Pas als de voor die dag in de onderneming volgens dienstrooster geldende arbeids- tijd wordt overschreden, gaat de dan geldende overwerktoeslag in.
Het werken op een zogenaamde schooldag of een schoolvakantiedag brengt geen wijziging in het berekende aantal vakantiedagen, zoals bepaald in c.
BIJLAGE IV: Eindejaarsuitkeringregeling
1. Iedere werknemer die op 1 januari van het lopende kalenderjaar in dienst van de werkgever is en gedurende het gehele kalenderjaar in dienst van de werkgever blijft, heeft recht op een eindejaarsuitkering die 8,33% van 12 x het maandinkomen bedraagt.
2. Indien een werknemer na 1 januari van enig jaar in dienst treedt heeft hij slechts aanspraak op een gedeelte van de uitkering naar rato van het aantal dagen dat hij gedurende het kalenderjaar in dienst van de werkgever is geweest.
3. Indien met een werknemer die op 1 januari van het lopende kalenderjaar in dienst van de werkgever is, het dienstverband wordt verbroken voor het einde van het kalenderjaar, anders dan op grond van een dringende reden als genoemd in boek 7 titel 10 artikel 678 BW, heeft de werknemer slechts aanspraak op een gedeelte van de uitkering naar rato van het aantal dagen dat hij gedurende het kalenderjaar in dienst van de werkgever is geweest.

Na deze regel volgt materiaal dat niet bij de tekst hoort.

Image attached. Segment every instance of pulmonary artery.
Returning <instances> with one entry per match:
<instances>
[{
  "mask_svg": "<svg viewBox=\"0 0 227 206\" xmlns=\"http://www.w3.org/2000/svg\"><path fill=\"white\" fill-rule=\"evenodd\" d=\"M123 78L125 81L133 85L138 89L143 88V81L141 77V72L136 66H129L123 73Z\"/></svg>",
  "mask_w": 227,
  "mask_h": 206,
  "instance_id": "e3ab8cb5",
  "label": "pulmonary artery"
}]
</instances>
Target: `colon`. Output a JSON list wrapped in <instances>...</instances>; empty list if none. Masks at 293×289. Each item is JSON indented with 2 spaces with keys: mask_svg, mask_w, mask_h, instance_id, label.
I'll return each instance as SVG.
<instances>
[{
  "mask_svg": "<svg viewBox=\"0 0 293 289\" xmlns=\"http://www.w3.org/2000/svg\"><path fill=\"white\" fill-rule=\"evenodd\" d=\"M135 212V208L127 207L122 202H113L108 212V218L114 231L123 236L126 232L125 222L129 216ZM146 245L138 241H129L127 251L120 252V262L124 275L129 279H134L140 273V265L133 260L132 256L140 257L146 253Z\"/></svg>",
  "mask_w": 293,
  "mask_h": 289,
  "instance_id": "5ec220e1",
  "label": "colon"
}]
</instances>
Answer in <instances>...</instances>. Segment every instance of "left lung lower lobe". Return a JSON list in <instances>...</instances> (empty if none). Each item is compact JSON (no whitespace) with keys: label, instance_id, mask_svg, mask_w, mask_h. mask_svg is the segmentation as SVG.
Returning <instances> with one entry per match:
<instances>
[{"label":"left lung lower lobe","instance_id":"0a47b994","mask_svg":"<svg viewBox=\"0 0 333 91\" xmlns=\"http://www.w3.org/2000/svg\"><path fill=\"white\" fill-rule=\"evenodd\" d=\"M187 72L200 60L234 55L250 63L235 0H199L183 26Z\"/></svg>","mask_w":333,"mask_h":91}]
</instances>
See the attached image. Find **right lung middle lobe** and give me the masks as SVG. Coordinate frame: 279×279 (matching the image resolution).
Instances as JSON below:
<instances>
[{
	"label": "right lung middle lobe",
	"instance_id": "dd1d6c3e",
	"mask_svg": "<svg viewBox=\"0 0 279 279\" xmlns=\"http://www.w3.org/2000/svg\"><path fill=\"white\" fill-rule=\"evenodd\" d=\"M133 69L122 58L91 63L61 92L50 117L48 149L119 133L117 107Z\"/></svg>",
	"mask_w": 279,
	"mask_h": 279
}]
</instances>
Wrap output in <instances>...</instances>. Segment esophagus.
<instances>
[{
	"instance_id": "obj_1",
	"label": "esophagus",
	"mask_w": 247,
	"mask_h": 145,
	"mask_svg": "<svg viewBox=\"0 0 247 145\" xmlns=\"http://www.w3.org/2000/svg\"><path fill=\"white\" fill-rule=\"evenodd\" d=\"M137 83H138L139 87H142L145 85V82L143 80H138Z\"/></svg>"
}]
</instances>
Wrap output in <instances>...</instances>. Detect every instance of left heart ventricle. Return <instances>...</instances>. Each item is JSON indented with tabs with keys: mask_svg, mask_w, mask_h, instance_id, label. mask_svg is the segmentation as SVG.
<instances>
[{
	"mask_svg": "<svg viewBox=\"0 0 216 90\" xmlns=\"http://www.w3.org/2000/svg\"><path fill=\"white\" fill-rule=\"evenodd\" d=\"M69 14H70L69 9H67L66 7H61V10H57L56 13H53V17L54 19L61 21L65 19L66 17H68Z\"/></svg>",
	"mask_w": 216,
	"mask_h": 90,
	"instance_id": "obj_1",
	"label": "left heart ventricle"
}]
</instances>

4. Met ingang van 1 juli 2003 is de eindejaarsuitkering pensioengevend.
BIJLAGE V: Garantieregeling ter aanvulling op de Prepensioenregeling van Ankerpoort NV
Deze regeling geldt uitsluitend nog voor de werknemers die op 1 januari 2006 een uitkering krachtens de prepensioenregeling ontvangen, dan wel de werknemers die geboren zijn in 1943 en 1944.

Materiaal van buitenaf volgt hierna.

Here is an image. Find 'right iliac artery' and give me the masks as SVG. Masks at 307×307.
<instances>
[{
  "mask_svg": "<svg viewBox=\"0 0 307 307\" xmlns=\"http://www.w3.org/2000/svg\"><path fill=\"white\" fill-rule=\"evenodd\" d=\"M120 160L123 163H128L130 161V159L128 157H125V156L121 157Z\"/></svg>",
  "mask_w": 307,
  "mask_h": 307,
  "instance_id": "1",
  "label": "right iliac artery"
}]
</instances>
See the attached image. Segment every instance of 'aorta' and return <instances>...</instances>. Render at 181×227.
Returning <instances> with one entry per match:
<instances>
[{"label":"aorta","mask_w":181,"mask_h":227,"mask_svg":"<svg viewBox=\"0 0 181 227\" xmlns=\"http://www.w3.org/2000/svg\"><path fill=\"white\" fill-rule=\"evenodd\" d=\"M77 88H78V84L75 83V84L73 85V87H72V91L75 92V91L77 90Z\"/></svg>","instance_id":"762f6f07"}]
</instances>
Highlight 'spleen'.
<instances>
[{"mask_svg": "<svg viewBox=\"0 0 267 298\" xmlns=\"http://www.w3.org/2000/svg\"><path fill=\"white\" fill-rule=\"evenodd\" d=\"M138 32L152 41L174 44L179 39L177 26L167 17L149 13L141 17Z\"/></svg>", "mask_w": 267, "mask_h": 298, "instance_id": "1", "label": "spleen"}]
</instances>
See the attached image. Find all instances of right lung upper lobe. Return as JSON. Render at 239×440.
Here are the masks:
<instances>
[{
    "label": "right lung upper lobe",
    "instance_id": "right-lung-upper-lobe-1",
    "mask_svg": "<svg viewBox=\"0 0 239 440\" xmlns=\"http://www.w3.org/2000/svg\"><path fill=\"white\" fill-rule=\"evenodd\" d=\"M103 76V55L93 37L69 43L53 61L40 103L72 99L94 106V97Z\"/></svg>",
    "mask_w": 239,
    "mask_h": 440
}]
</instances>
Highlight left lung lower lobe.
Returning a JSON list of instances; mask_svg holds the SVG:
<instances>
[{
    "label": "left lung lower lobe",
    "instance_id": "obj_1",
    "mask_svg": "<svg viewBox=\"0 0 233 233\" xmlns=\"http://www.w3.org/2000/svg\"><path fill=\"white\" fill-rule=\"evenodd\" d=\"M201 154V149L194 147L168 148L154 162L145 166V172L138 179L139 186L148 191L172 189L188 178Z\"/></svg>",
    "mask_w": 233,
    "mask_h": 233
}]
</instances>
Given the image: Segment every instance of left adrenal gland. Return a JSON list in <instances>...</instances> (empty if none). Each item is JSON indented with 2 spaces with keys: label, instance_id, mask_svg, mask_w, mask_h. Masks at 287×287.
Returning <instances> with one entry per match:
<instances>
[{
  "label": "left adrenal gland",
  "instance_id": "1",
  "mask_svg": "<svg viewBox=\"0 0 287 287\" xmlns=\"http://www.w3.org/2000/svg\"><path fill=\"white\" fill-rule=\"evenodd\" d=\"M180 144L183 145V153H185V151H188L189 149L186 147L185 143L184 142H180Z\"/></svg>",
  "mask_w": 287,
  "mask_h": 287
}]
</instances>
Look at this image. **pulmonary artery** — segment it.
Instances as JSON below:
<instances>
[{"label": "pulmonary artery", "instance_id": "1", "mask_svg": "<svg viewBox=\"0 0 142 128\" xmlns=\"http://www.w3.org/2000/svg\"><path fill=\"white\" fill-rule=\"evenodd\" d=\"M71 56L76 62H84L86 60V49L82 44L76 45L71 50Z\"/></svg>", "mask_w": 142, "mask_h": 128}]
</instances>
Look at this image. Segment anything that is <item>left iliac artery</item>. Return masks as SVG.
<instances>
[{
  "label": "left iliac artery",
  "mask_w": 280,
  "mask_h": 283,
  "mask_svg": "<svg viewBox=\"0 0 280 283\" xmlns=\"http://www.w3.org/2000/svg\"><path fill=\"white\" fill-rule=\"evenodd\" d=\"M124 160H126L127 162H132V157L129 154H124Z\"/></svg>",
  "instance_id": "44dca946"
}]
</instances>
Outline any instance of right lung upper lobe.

Voor werknemers die op 31 december 1999 al in dienst waren van de werkgever én op 1 januari 2000 in de bij de werkgever geldende regeling voor prepensioen zijn opgenomen én dan de 25 jarige leeftijd reeds hebben bereikt, gelden de volgende garantiebepalingen.
1. Indien de deelnemer is geboren in het jaar 1940, 1941, 1942, 1943 of 1944 geldt voor hem/haar de mogelijkheid van een eerdere uittredingsdatum:
- als de deelnemer is geboren in 1940, is deze uittredingsdatum de eerste dag van de maand waarin de werknemer de 62-jarige leeftijd bereikt;
- als de deelnemer is geboren in 1941, 1942, 1943 of 1944 is deze uittredings- datum de eerste dag van de maand waarin de werknemer de leeftijd van 62 jaar en zes maanden bereikt.
2. Indien de werknemer tot de voor hem/haar geldende prepensioendatum – dan wel de eventuele eerdere uittredingsdatum als bedoeld in lid 1 – in dienst blijft van de werkgever, zal voor hem/haar het prepensioen waarop hij/zij aanspraak heeft op grond van het reglement worden aangevuld tot 75% van het jaarsalaris (als gedefinieerd in artikel 1. Lid 2 van het voornoemde prepensioenreglement) dat gold op het moment waarop de laatste grondslag prepensioen (als bedoeld in artikel 4, lid 4 van dat reglement) voor hem/haar is vastgesteld.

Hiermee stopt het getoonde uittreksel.